Exploring the Americas: Tastes Like Chicken

...or Polynesians. Or Polynesian chicken. What?

From LiveScience:
Popular history, and a familiar rhyme about Christopher Columbus, holds that Europeans made contact with the Americas in 1492, with some arguing that the explorer and his crew were the first outsiders to reach the New World.

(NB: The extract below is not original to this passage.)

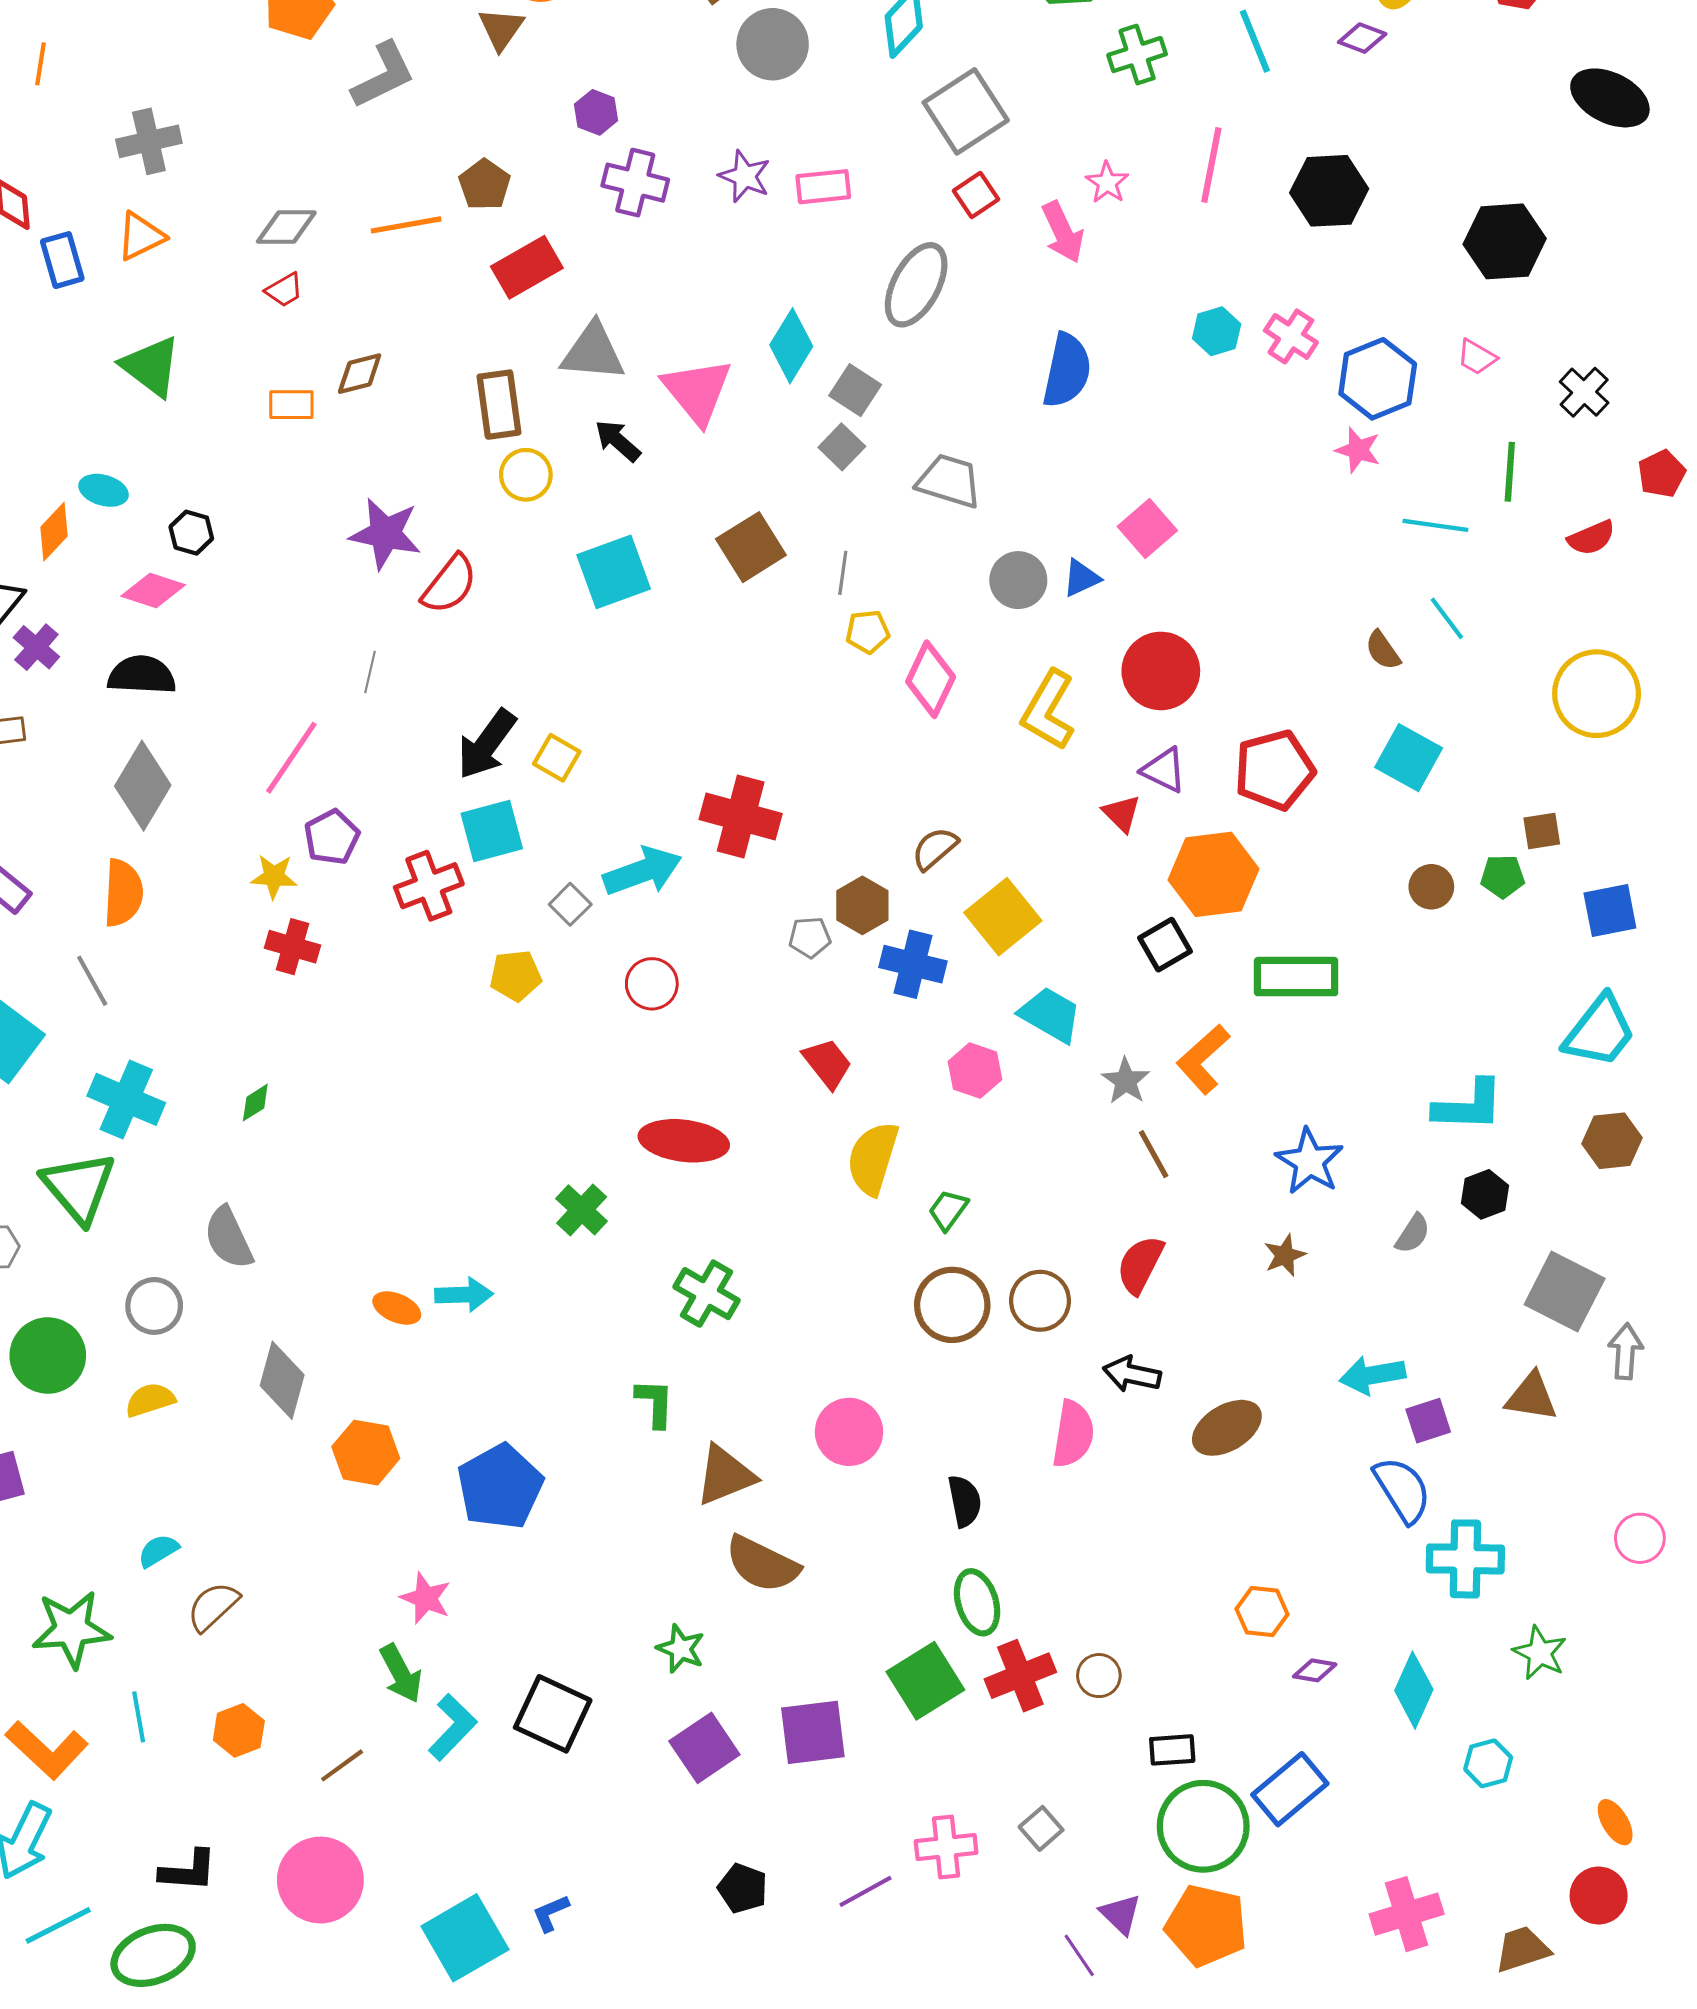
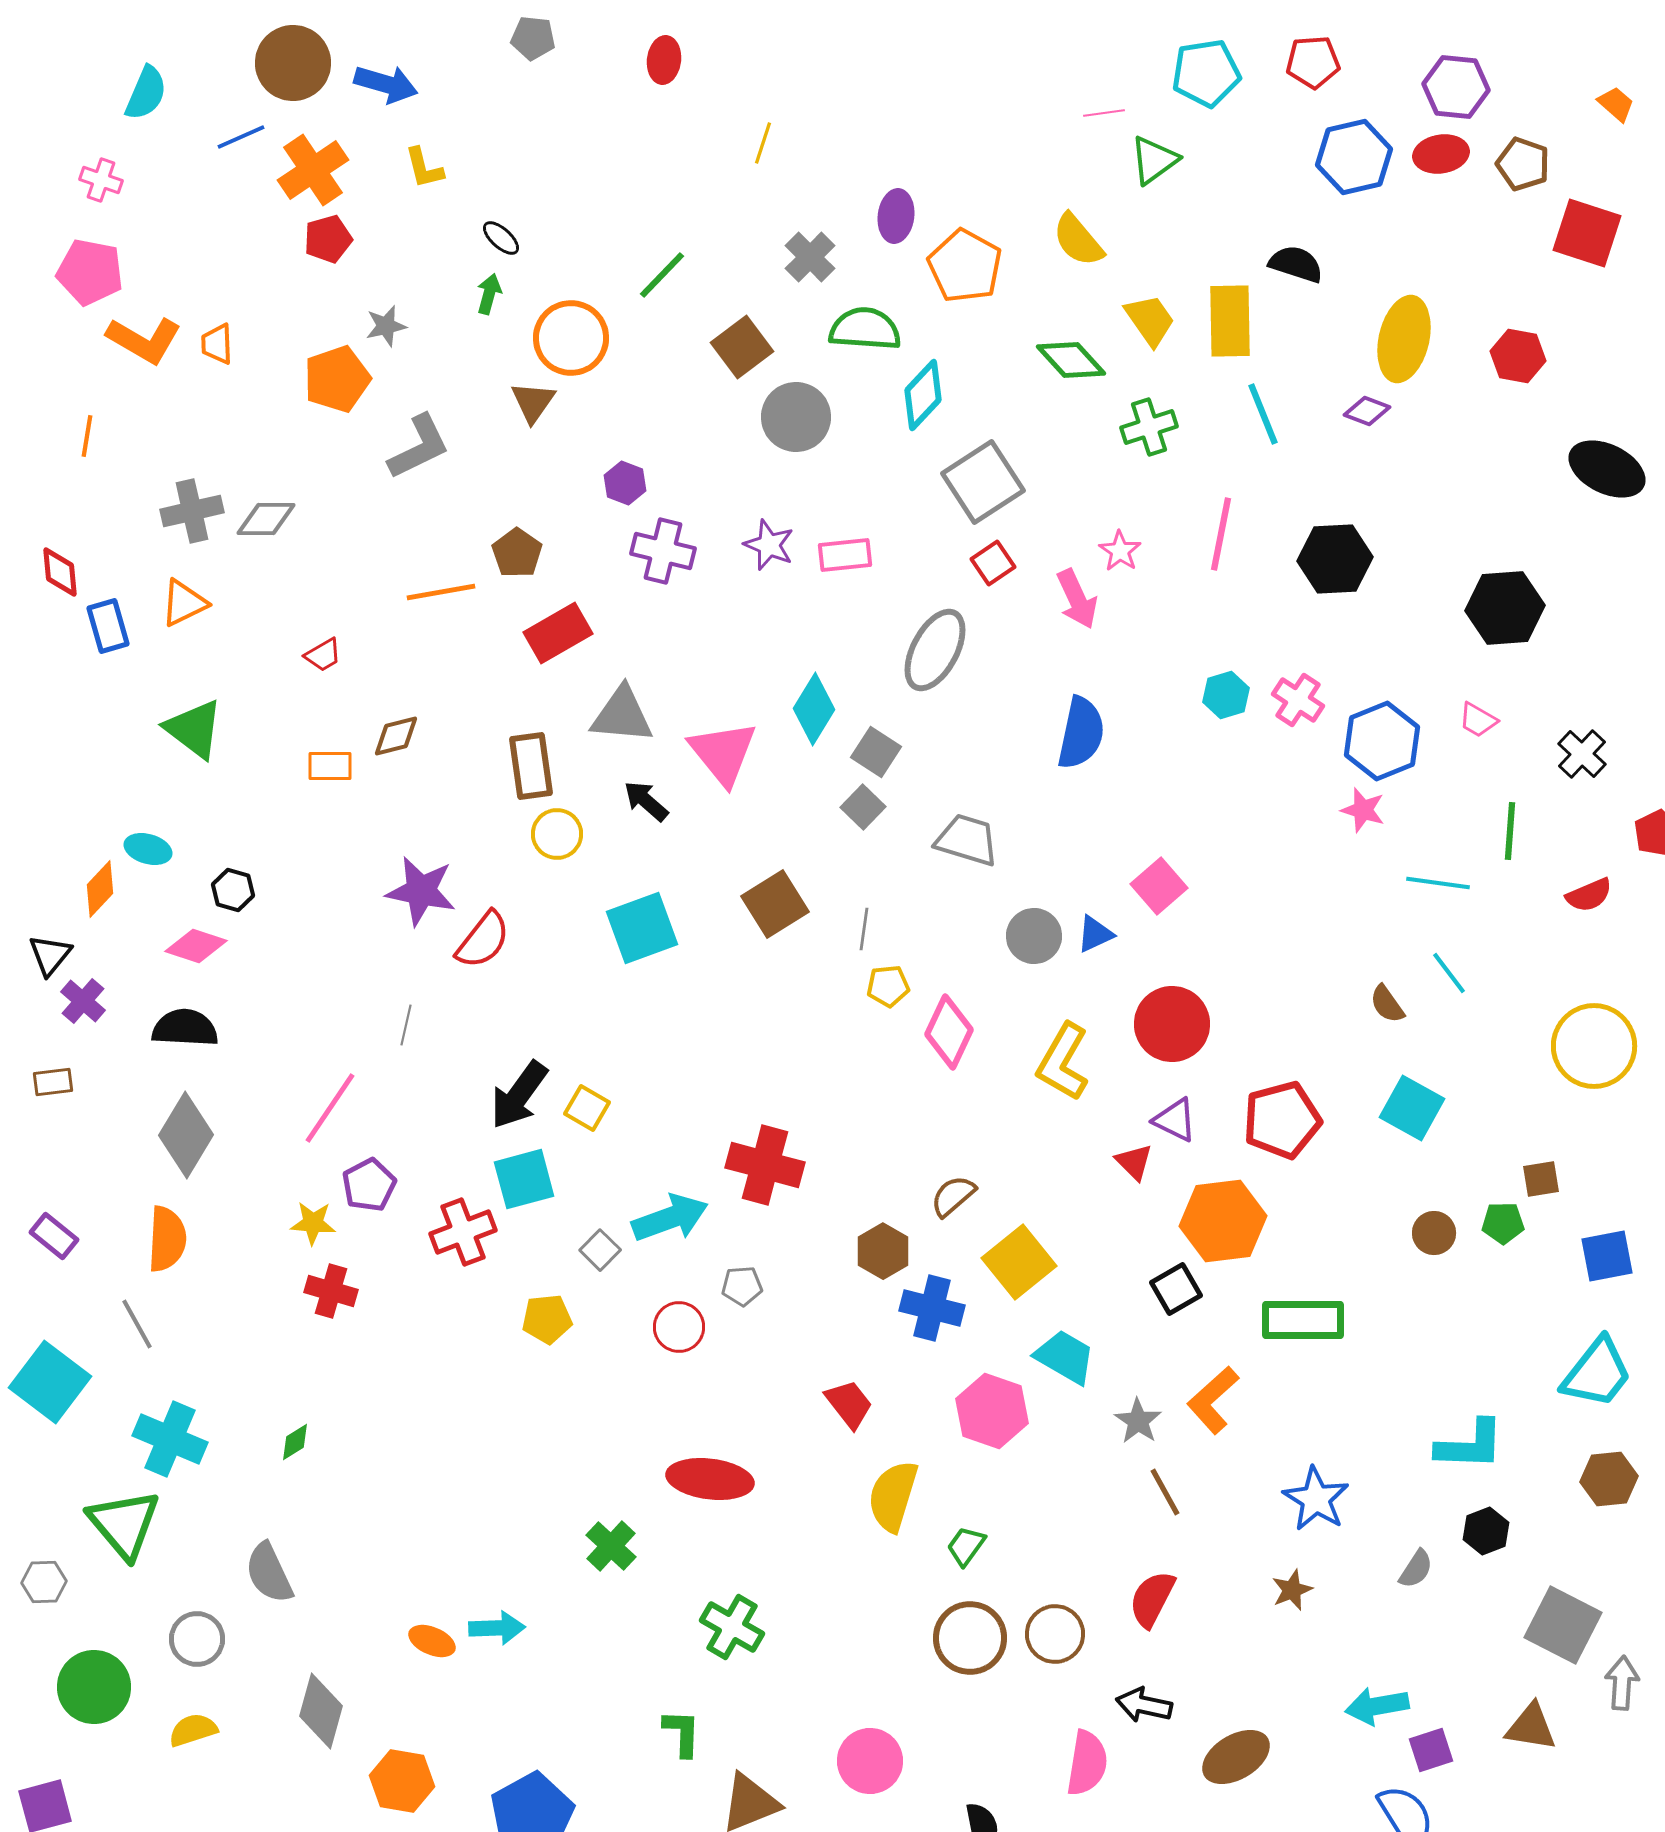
gray diamond: (286, 227) -> (266, 519), moved
gray pentagon: (810, 937) -> (742, 1286), moved
pink hexagon: (975, 1071) -> (992, 1411), size x1.4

But chicken bones recently unearthed on the coast of Chile—dating prior to Columbus’ "discovery" of America and resembling the DNA of a fowl species native to Polynesia—may challenge that notion, researchers say.
But I heard something a while back about the Chinese explorers:
After reading "1421," Liu Gang, a Chinese lawyer, realized the potential significance of a map he'd purchased for his private collection. Dated 1418 and clearly depicting the outlines of both North and South America, the map could be used to support Menzies' theory if it proves legitimate.
Authoritative? Not by any means, but enough to suggest there may have been at least one other...hold on, I'm getting some information from the first double aughts A.C.E. Seems that there's some evidence the Vikings may have been involved in exploration as well:
The latest evidence confirms that Scandinavians reached the North American continent almost 500 years before Columbus. Find out where they came from, how they traveled, what they did in America and how long they stayed.
So there are at least three civilizations that have a reasonably - if questionably - credible claim that they were in the Americas before Mr. Columbus.

Why do we still worship Chris Columbus, even if he never set foot in what is now the United States? Why is Columbus Day (Oct. 8th in 2007) a federal holiday?

He wanted to spread Christianity, you silly.